TRiPOD: Human Trajectory and Pose Dynamics Forecasting in the Wild
This addresses a fundamental problem for robotics, autonomous driving, and surveillance systems by improving prediction accuracy in real-world scenarios, though it is incremental as it builds on existing interaction modeling techniques.
The paper tackles joint forecasting of human trajectory and pose dynamics by proposing TRiPOD, a method using graph attentional networks to model interactions and handle occlusions, which outperforms prior work on new benchmarks based on PoseTrack and 3DPW datasets.

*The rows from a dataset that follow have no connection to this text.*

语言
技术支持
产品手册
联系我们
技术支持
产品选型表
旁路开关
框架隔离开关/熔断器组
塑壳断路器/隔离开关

Joint forecasting of human trajectory and pose dynamics is a fundamental building block of various applications ranging from robotics and autonomous driving to surveillance systems. Predicting body dynamics requires capturing subtle information embedded in the humans' interactions with each other and with the objects present in the scene. In this paper, we propose a novel TRajectory and POse Dynamics (nicknamed TRiPOD) method based on graph attentional networks to model the human-human and human-object interactions both in the input space and the output space (decoded future output). The model is supplemented by a message passing interface over the graphs to fuse these different levels of interactions efficiently. Furthermore, to incorporate a real-world challenge, we propound to learn an indicator representing whether an estimated body joint is visible/invisible at each frame, e.g. due to occlusion or being outside the sensor field of view. Finally, we introduce a new benchmark for this joint task based on two challenging datasets (PoseTrack and 3DPW) and propose evaluation metrics to measure the effectiveness of predictions in the global space, even when there are invisible cases of joints. Our evaluation shows that TRiPOD outperforms all prior work and state-of-the-art specifically designed for each of the trajectory and pose forecasting tasks.